Working at a museum typically provides fodder for cocktail chatter: kiddos on field trips, misguided gift shop purchases, light and fun stories. There’s little, if any, meaning-of-life conversation material. Except for yesterday afternoon.
I was on my way back to my desk and an older man came in our back door. People who don’t use the main entrance are either regulars or newbies — it was obvious that this man didn’t know his way around.
I introduced myself, probably threw out my best hey-there-I’m-Sarah-how-can-I-help-you.
I need to make a donation, he said.
My job at the museum involves fundraising, and just hearing the word “donation” gives me those dollar sign eyes, like the ones in cartoons.
Wonderful! I walked him upstairs and made pleasant small talk on our way. Weather! Hot enough for ya? Sure is! Glad fall is around the corner . . .
Halfway up the stairs, and he paused.
“Did you know my wife?” he asked. I drew a blank and shook my head.
“She died last week and I need to donate her art supplies,” he said.
Wishing I had something less generic to say, all I could muster was the simplest of sympathies: “I’m so sorry for your loss.”
Once upstairs, he showcased his donations: cases of pastels, blank canvases, paintbrushes of all sizes. She was involved in our art classes, he explained.
With the help of a colleague, we took his donations and he vanished. My heart broke for him.

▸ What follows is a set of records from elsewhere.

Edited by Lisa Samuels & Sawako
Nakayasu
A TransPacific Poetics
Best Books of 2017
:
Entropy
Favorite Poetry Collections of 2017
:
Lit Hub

I never knew this man’s spouse — but today, I’m committed to celebrating my own. A funny thing happens when two sinners get married. We tend to want perfection in each other, even while knowing how totally imperfect we ourselves are. I don’t know what that man was thinking as he handed over his wife’s pastels . . . but he probably wasn’t recounting her screw-ups.
Imperfections and all, I’m committed to celebrating sweet Mr. S.